▸ **PROBLEM STATEMENT**:
Search the records below for the word "động" and show every line where it occurs.
[[ DATASET EXTRACT open ]]
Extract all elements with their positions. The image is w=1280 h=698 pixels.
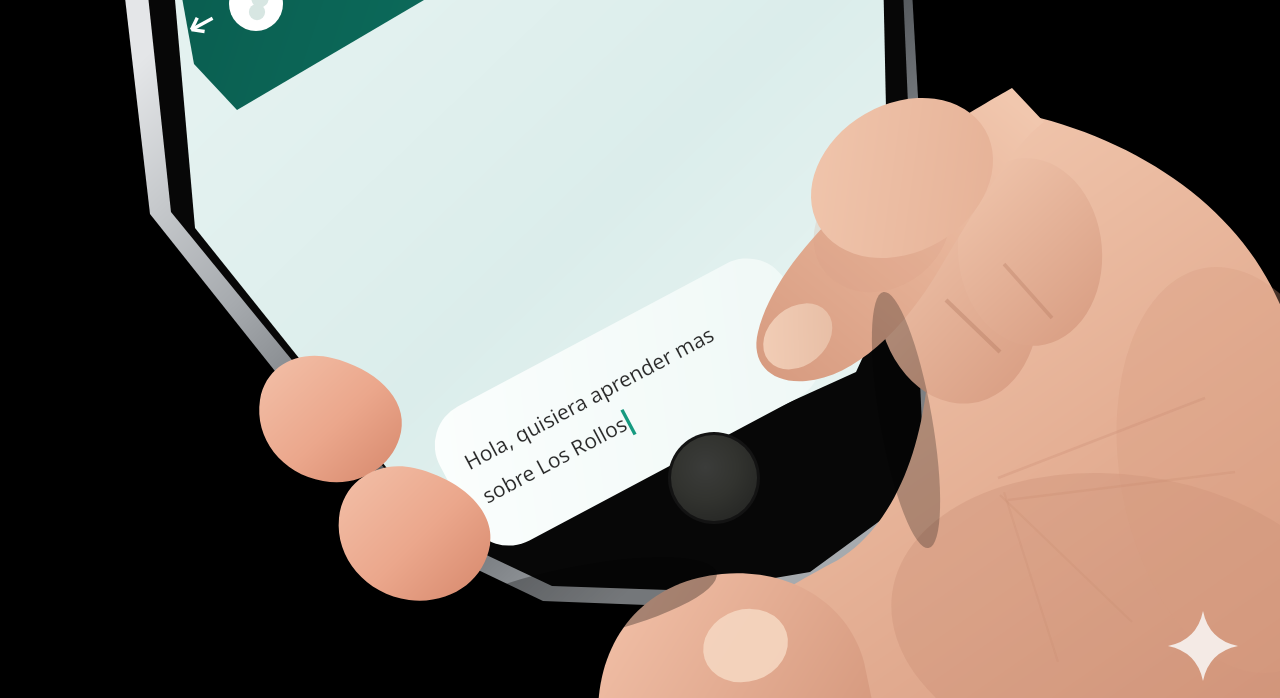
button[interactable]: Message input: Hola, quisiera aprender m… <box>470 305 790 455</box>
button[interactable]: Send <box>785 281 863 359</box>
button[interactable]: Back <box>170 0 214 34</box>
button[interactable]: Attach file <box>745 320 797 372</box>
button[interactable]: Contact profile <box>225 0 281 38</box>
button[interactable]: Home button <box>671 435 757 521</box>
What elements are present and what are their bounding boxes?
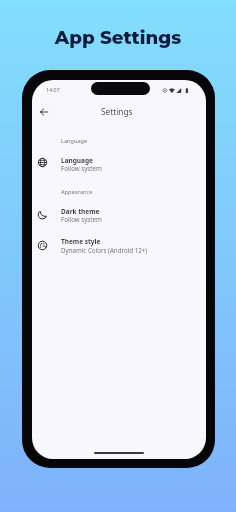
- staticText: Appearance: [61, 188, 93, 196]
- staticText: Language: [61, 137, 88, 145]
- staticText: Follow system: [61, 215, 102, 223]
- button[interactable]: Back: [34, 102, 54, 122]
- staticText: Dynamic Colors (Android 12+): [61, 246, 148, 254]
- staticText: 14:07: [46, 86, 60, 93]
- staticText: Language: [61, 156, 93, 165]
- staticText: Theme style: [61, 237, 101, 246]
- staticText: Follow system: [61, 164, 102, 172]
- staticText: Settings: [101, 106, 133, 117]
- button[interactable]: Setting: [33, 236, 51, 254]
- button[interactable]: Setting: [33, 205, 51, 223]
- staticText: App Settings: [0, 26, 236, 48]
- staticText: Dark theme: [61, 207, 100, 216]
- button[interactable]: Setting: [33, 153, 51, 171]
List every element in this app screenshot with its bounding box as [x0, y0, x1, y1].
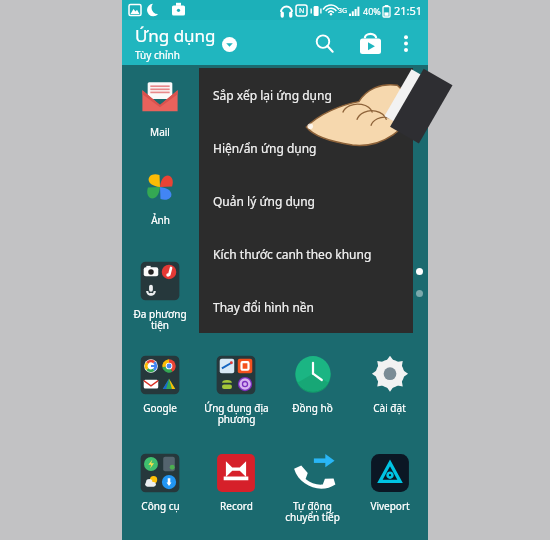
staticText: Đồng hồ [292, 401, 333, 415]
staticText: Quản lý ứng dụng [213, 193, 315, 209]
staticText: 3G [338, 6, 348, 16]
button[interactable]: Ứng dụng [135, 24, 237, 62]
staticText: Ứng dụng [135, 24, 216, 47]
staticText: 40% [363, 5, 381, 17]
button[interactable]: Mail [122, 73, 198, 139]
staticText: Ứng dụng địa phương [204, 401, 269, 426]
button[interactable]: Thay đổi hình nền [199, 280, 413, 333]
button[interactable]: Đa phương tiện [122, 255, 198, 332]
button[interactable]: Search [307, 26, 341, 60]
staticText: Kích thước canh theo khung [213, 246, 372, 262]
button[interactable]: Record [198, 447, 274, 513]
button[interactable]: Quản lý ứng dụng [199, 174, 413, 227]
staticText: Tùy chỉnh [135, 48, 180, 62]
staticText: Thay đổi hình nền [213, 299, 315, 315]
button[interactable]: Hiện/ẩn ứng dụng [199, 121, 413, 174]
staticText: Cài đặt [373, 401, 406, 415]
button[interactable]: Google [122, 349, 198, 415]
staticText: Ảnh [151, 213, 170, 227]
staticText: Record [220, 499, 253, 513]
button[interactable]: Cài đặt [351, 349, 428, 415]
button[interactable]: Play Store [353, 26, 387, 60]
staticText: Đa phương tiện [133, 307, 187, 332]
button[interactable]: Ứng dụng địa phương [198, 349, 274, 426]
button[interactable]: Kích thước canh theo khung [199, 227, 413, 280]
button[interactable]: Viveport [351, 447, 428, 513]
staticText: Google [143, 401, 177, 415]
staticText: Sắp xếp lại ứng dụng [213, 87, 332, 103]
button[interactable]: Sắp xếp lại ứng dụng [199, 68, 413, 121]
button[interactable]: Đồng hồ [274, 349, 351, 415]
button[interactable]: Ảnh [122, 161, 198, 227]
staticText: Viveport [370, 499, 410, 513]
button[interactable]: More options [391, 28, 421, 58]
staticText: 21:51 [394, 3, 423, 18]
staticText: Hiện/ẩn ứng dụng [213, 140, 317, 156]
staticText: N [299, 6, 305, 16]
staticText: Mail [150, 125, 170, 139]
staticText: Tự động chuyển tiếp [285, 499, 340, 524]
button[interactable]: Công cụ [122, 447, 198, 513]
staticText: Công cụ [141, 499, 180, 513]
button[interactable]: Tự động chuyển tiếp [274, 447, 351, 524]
[[ DATASET EXTRACT closed ]]
▸ **ANSWER SECTION**:
staticText: Tự động chuyển tiếp [285, 499, 340, 524]
button[interactable]: Tự động chuyển tiếp [274, 447, 351, 524]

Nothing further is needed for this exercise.